This week, I caught up with Wolff’s Plant Manager Laura Dusenshine to learn more about designing early spring flower boxes to take full advantage of early spring flowers as we add splashes of color to our homes and gardens.  Here is her vibrant, plentiful bouquet of advice.

As people design flower boxes, what kinds of flowers could they incorporate right now, in early April?

Laura says there are many cold-hardy plants to include right now.  She recommends pansies and violas (mini pansies).

Pansy Flower Box

She’s also quick to recommend stock, which have silvery leaves and bright, fragrant flowers.  Nemesia, another cold hardy plant, “cascades over the edge” of flower boxes and is very showy, says Laura.  The flowers have a snapdragon-like shape and come in many different colors.  Lamium cascades, too, trailing tiny purple, pink and white flowers along with variegated leaves lined with silver.

When Laura starts talking about the next flower possibility, ranunculus, she’s clearly excited about this flower she describes as huge, bright, gorgeous and peony-like.  Wolff’s has been carrying this perennial for several weeks now.

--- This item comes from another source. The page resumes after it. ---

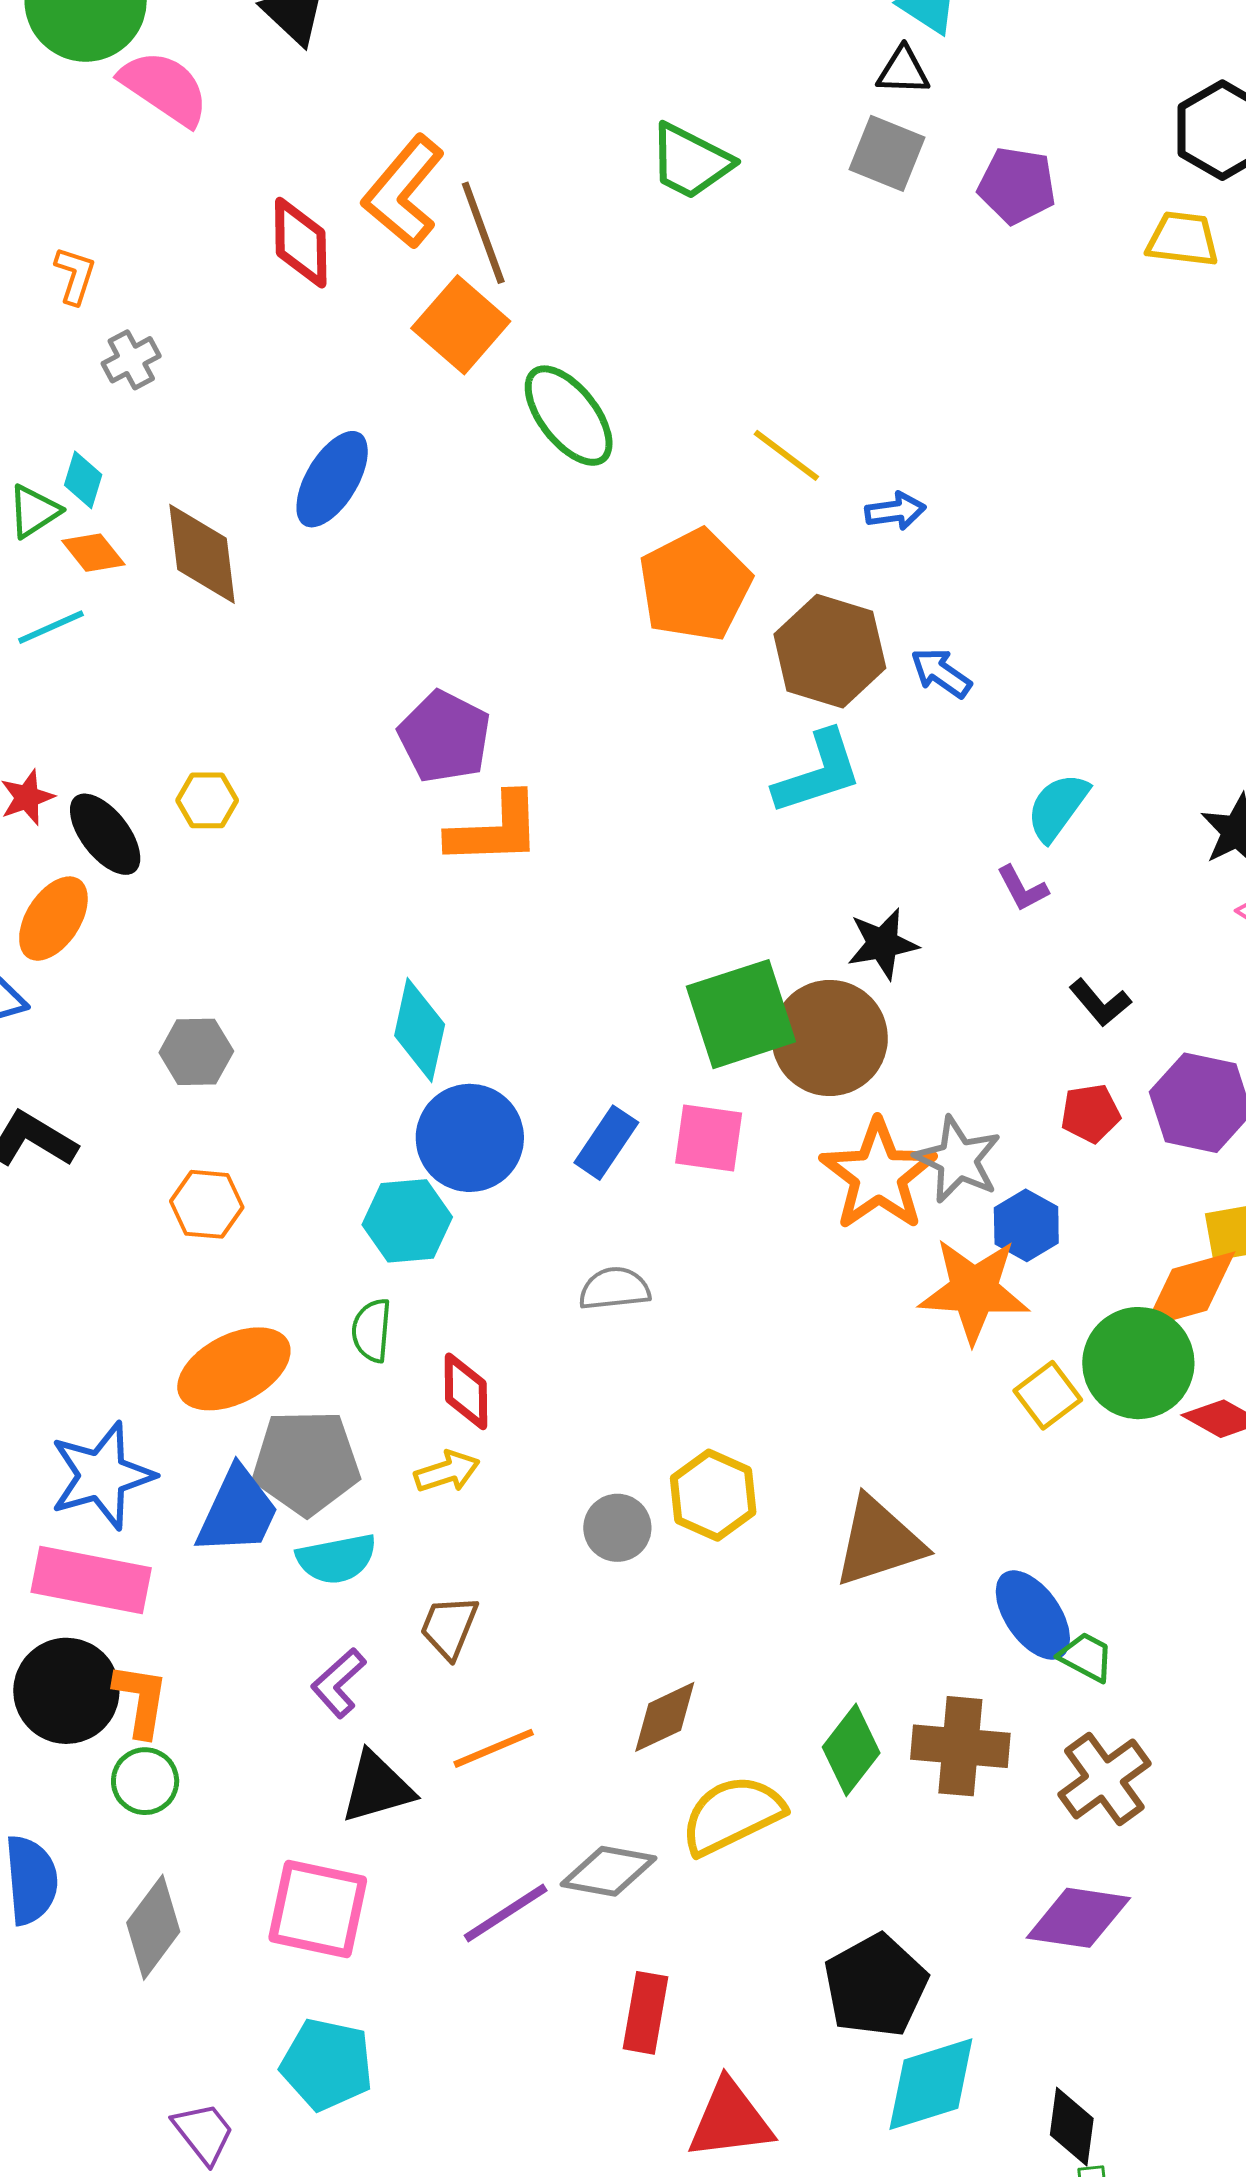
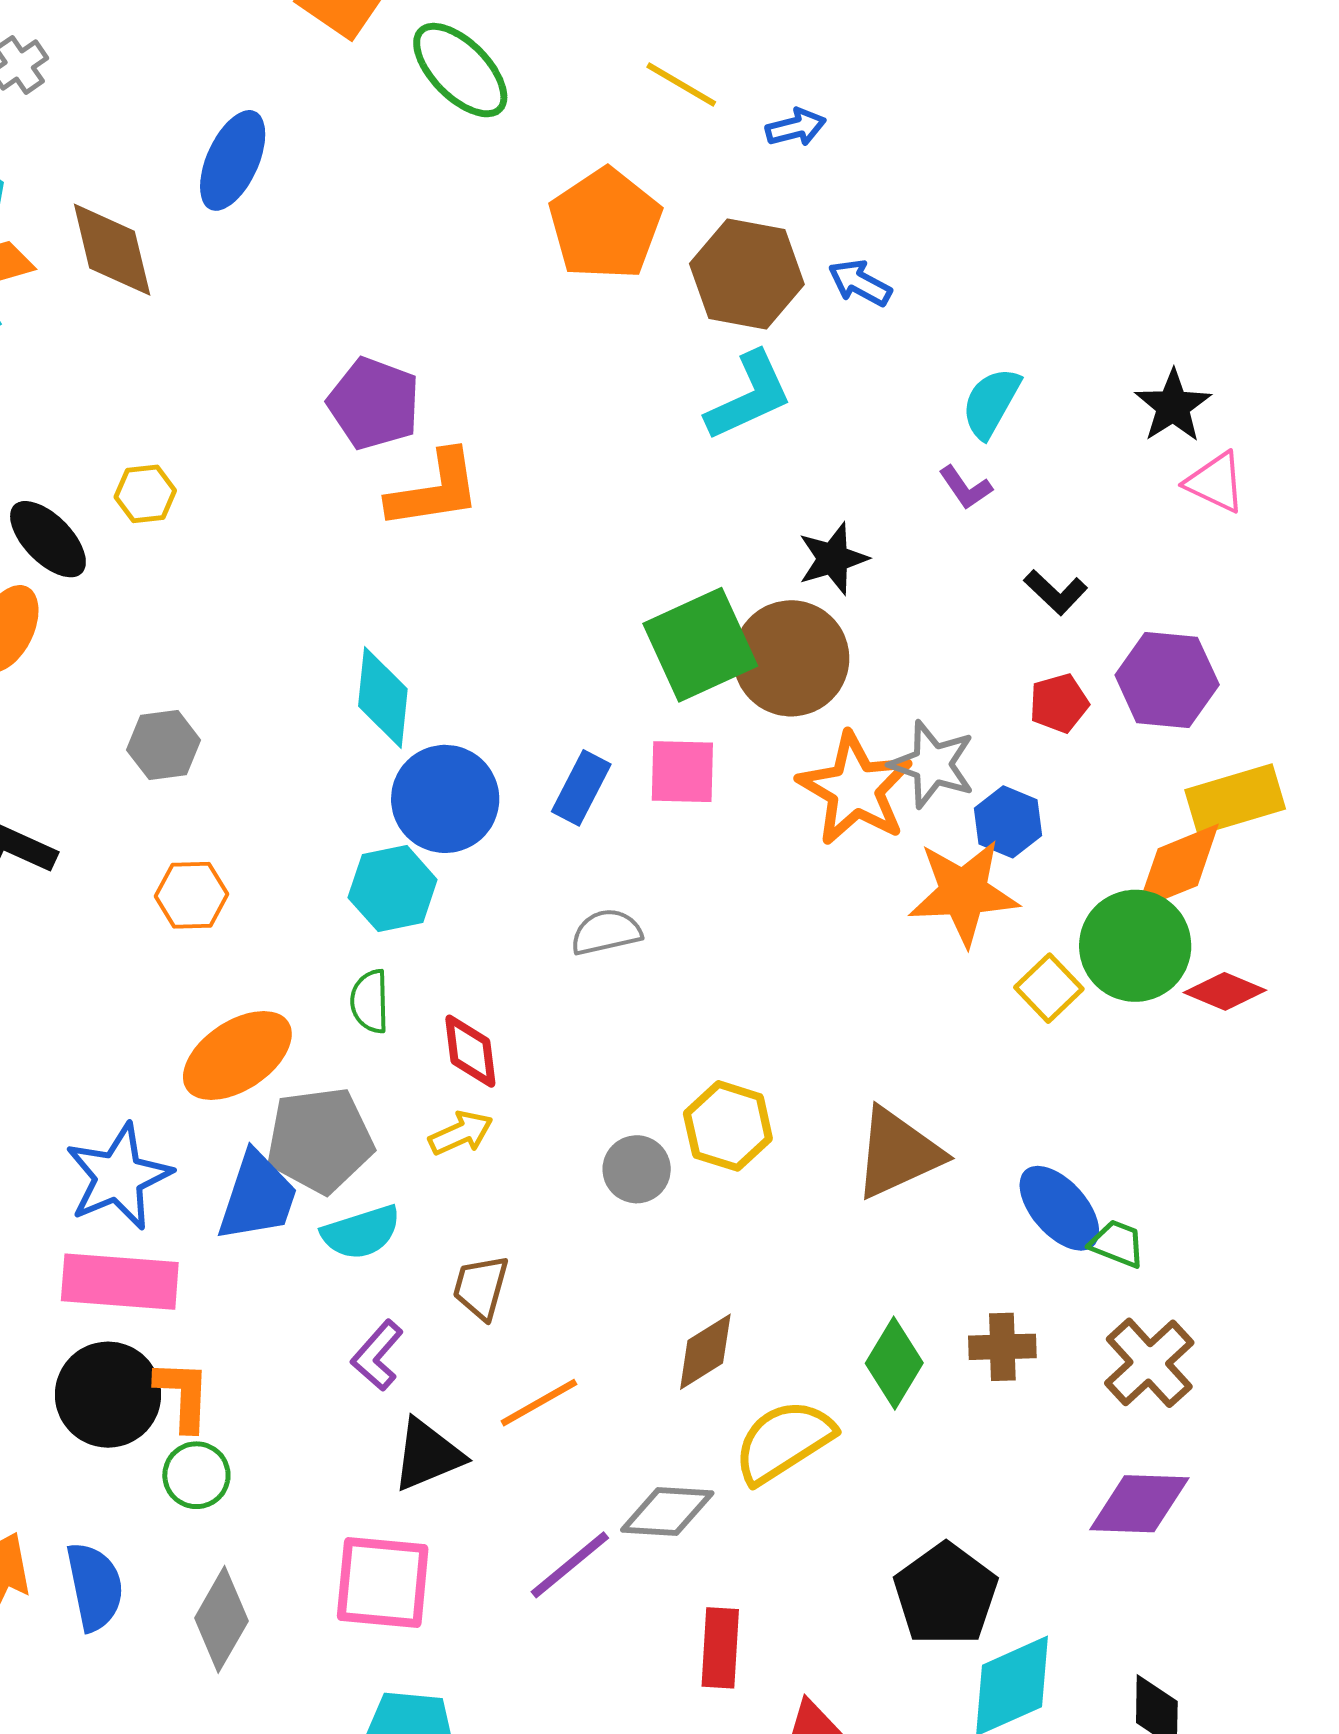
brown cross: (960, 1746) -> (1002, 1347), size x0.7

As she walks around the garden center, she soon notices osteospermum (a.k.a. “osteos”) and her voice speeds up as she describes this daisy-like flower with a ring around its center that looks, she says, “like a sunset.”

For texture, Laura recommends silvery dusty miller plants.

Pansies (2)

She notes that cool-weather vegetable plants like kale look good in an early season flower box.


She also suggests using fragrant alyssum for filler.  Their tiny petals will fill any “blank” spaces in the flower box.

How long will a flower box last, if gardeners start it now?

Most of these flowers, she says, will last until June, except for pansies which are the first to dry out in summer heat.

Do you have any tips for designing a flower box?

You’ll want a thriller, filler and spiller, says Laura, so that you’re combining three height levels.  The “thriller” plants are the tallest and their function is to catch the eye.  The “filler,” made up of smaller plants, stands to the left and right of the thriller.  The spiller then cascades over the edges.

These guidelines are true at any time of the year, and they’ll help gardeners avoid awkward-looking flower boxes.

As far as color combinations, Laura recommends looking at a color wheel.  You can also look for the colors found in a variegated leaf and draw those colors out through your choice of flowers, she points out.  For instance, if there’s a touch of yellow in a leaf, add some yellow flowers to the box.

What are your tips for caring for a flower box?

Don’t water it as often in the spring, she says, because cool temperatures could mean that the water frosts or even freezes overnight.

She also urges gardeners to use good, rich soil for their boxes.  It might be tempting to re-use old soil from last year, but this will not produce strong, healthy flowers.